Der französische Philosoph Jean-Jacques Rousseau war der Meinung, die Macht gehe nicht nur vom Volk aus, sie werde auch vom Volk ausgeübt. Wenn die Machtausübung aber vom vorgesehenen Weg abweiche, entstünden Probleme mit Korruption. Das trifft auf das System des heimischen Sports zu. Auch aus historischen Gründen: Als die Zweite Republik eingerichtet wurde, übernahmen Verbände und Vereine die Verantwortung für die Organisation des Sports in allen Formen, Leistungsklassen und für alle Gruppen der Öffentlichkeit. Zwei parteinahe Organisationen, Sportunion (ÖVP) und ASKÖ (SPÖ), sowie der neutrale ASVÖ kümmerten sich um Hobby- und Nachwuchssportler, die Fachverbände sammelten die Ehrgeizler nach Disziplinen unter ihrem Dach.

Förderung und Netzwerke

Von Beginn an förderte der Staat – auch über den Umweg der national monopolisierten Glücksspielerlöse – die Verbände. Hier richteten sich mächtige, keiner demokratischen Kontrolle unterworfene Netzwerke ein, das Zweiparteiensystem SPÖVP pflegte sein billiges Rekrutierungsreservoir. Gut gemeinte Versuche, Macht und Geld auf Basis „objektiver Leistungs­kriterien“ zu verteilen, verpuffen bis heute nahezu wirkungslos.

Im Parlament wird die Ungerechtigkeit der Förderverteilung regelmäßig kritisiert und als „Missstand“ bezeichnet. Der Rechnungshof hat erst 2019 wieder die ­Personalunion von ­Fördergeldempfängern und Fördergeldverteilern angeprangert. Der damalige Sportminister Hans Peter Doskozil fixierte genau diesen Sportfilz im Bundessportfördergesetz 2017, die Kritik des Rechnungshofes erreicht die Betroffenen nicht. Für alle Beteiligten und Genannten gilt die Unschuldsvermutung.

Die Verschiebung der Wahl des ÖOC-Vorstandes provozierte kaum Berichte oder Kritik. Das wundert angesichts des eingebetteten Sportjournalismus in Österreich nicht.

„Der Sport“ ist laut Verfassung eine von der Politik unabhängige Sphäre sui generis und wird im Wesentlichen von den Bundesländern verwaltet.
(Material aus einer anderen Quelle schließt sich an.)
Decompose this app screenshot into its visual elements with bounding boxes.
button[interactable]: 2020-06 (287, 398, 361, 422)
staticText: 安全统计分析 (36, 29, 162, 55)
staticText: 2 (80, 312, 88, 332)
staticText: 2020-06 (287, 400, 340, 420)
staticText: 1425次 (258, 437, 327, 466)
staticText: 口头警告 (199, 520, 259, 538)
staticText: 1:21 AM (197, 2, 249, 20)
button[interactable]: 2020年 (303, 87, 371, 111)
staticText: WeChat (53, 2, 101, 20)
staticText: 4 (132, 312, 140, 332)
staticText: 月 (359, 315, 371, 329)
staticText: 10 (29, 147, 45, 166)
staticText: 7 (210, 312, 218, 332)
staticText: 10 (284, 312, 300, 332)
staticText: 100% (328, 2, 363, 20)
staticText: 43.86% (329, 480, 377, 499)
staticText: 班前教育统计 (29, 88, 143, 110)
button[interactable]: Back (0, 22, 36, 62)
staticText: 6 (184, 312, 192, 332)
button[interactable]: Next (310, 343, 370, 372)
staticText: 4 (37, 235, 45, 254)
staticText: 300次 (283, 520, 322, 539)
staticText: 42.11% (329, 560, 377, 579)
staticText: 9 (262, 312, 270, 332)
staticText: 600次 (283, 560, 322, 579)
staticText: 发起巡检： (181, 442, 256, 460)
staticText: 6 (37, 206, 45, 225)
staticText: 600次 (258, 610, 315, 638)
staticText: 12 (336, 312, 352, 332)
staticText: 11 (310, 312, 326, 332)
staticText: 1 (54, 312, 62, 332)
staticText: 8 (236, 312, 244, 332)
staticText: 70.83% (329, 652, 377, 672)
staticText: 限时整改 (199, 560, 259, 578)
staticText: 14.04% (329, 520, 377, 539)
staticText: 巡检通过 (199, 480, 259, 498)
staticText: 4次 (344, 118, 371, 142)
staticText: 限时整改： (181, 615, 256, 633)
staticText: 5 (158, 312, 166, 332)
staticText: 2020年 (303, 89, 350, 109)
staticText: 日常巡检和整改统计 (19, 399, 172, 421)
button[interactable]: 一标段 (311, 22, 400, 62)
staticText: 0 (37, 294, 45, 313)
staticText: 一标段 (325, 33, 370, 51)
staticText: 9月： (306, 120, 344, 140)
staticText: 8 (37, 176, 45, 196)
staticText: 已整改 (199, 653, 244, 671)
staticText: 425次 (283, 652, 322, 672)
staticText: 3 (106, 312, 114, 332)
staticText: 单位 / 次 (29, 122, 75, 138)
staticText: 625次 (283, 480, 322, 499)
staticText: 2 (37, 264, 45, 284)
Die Folge ist ein Wildwuchs an Förderungen durch Kommunen, Länder und Bund, die weder gegengerechnet noch koordiniert werden. Jeder Provinzfürst pflegt seine Schäfchen. Kontrollmechanismen? Sportminister wie Norbert Darabos, Gerald Klug oder Doskozil (alle SPÖ) drängten sich in die Nähe von Funktionären und auf Fotos mit Sportstars.
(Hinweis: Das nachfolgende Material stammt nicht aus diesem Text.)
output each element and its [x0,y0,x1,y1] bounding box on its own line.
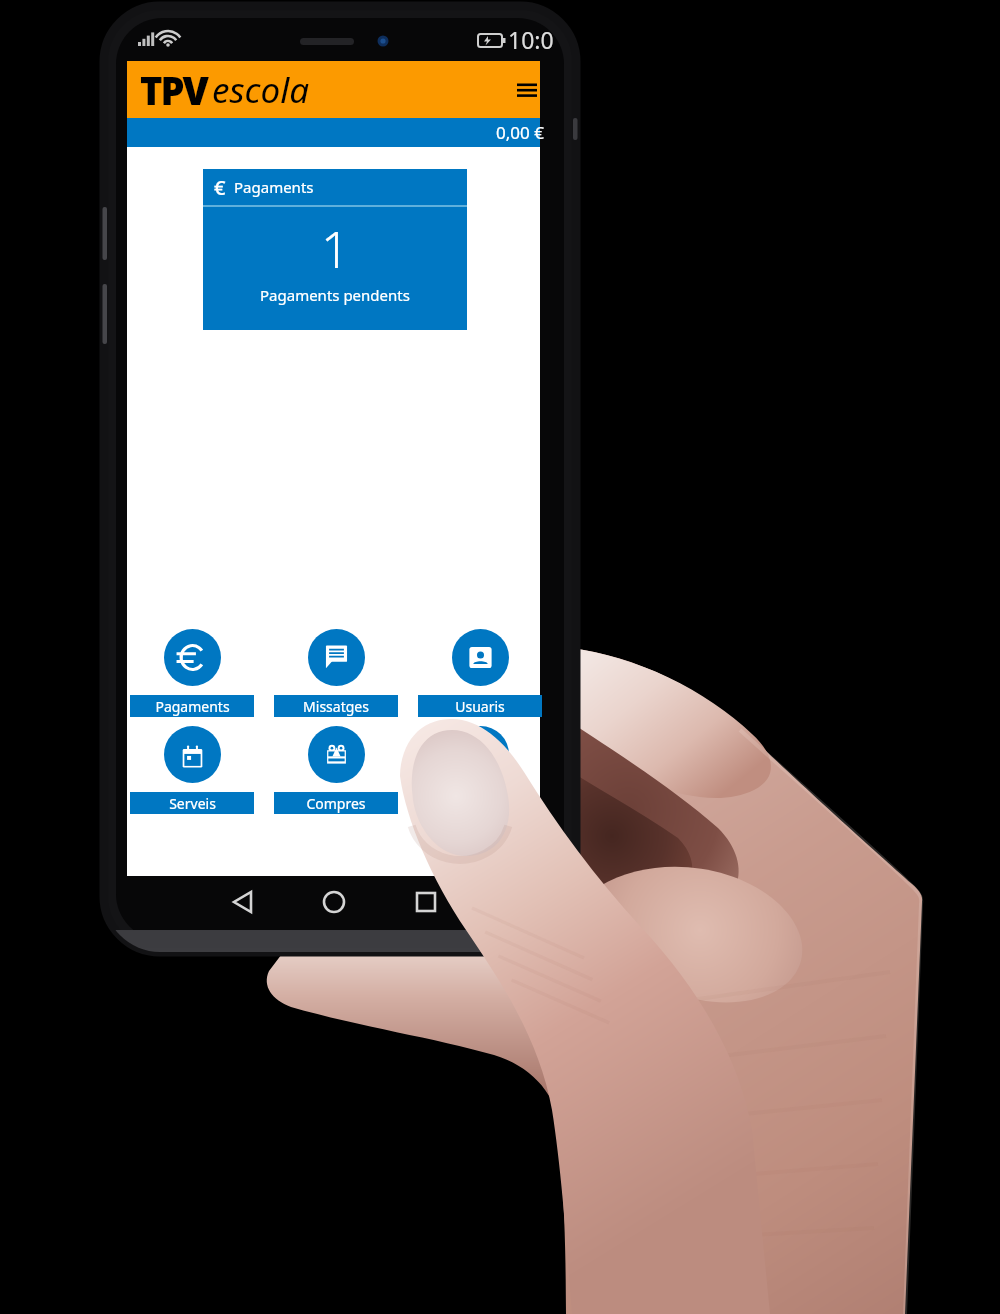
button[interactable]: Recent apps [403,880,449,926]
button[interactable]: Missatges [274,629,398,717]
button[interactable]: Compres [274,726,398,814]
button[interactable]: Serveis [130,726,254,814]
button[interactable]: Back [217,880,263,926]
button[interactable]: € [203,169,467,330]
staticText: 1 [321,215,350,283]
staticText: escola [212,66,310,114]
staticText: Serveis [169,794,216,813]
button[interactable]: Home [311,880,357,926]
button[interactable]: Menu [517,77,537,103]
staticText: 0,00 € [496,121,544,144]
button[interactable]: Usuaris [418,629,542,717]
staticText: Compres [306,794,366,813]
button[interactable]: More [418,726,542,814]
staticText: € [214,174,226,201]
staticText: TPV [140,64,207,116]
button[interactable]: Pagaments [130,629,254,717]
staticText: Usuaris [455,697,505,716]
staticText: Pagaments [234,177,314,197]
staticText: Pagaments pendents [260,285,410,305]
staticText: Pagaments [155,697,230,716]
staticText: 10:0 [508,24,554,55]
staticText: Missatges [303,697,369,716]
Und dann kam ein Neuer: Gerald Martens hat sein Geld als Industriekaufmann gemacht, ist seit rund eineinhalb Jahren Präsident des Österreichischen Basketballverbandes und wollte wissen, warum beispielsweise der Volleyballverband viel mehr Fördergeld erhält. Martens finanzierte eine Studie über die Subventionspraxis und es stellte sich heraus, dass Sportverbände, die ihre Vertreter an den Geldquellen sitzen haben, viel mehr Steuermittel erhalten als andere. An der Spitze: Der ÖSV mit seinem Multifunktionär Peter Schröcksnadel und rund 3,8 Millionen Euro Bundessportförderung. Mit den von Ex-Sportminister Heinz-Christian Strache direkt an den ÖSV gespendeten Mitteln und den Förderungen für Events und Infrastruktur kam der ÖSV im Jahr 2019 auf mehr als elf Millionen ­Euro Subventionen.
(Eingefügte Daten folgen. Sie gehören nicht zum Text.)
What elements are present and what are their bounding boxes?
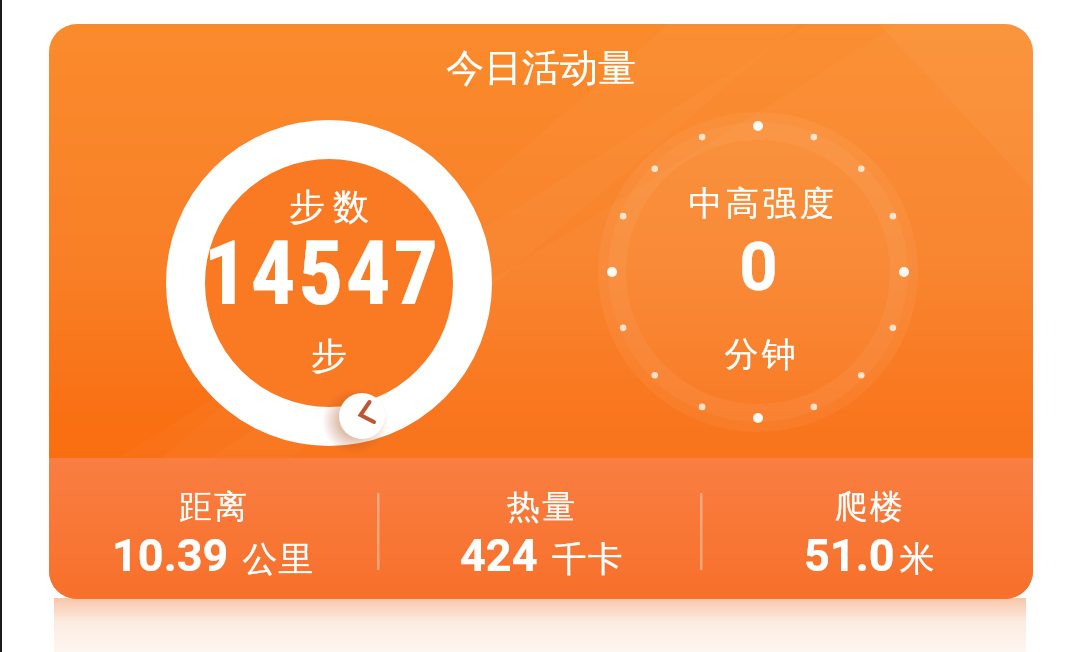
staticText: 热量 bbox=[506, 486, 576, 528]
staticText: 14547 bbox=[203, 221, 441, 325]
button[interactable]: 热量 bbox=[377, 458, 705, 599]
staticText: 分钟 bbox=[723, 333, 797, 376]
button[interactable]: 今日活动量 bbox=[49, 24, 1033, 599]
staticText: 0 bbox=[739, 228, 778, 307]
button[interactable]: 爬楼 bbox=[705, 458, 1033, 599]
staticText: 距离 bbox=[178, 486, 248, 528]
staticText: 51.0 bbox=[804, 529, 895, 582]
staticText: 爬楼 bbox=[834, 486, 904, 528]
staticText: 10.39 bbox=[112, 529, 229, 582]
staticText: 千卡 bbox=[551, 537, 623, 581]
staticText: 今日活动量 bbox=[446, 44, 636, 92]
staticText: 中高强度 bbox=[687, 182, 835, 225]
staticText: 米 bbox=[899, 537, 935, 581]
staticText: 步 bbox=[311, 333, 347, 378]
button[interactable]: 距离 bbox=[49, 458, 377, 599]
staticText: 步数 bbox=[285, 184, 373, 229]
staticText: 424 bbox=[460, 529, 538, 582]
staticText: 公里 bbox=[242, 537, 314, 581]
Die 13 bestgeförderten Sportarten (von 59) verfügen über fast alle Funktionäre an den Förderquellen. Sie teilen mehr als 22 Millionen und mehr als die Hälfte der von der Bundes-Sportförderungsgesellschaft vergebenen 41 Millionen untereinander auf. Populäre Sportarten wie Basketball, Pferdesport, Triathlon oder Kickboxen (107.000 Mitglieder!) werden kurzgehalten.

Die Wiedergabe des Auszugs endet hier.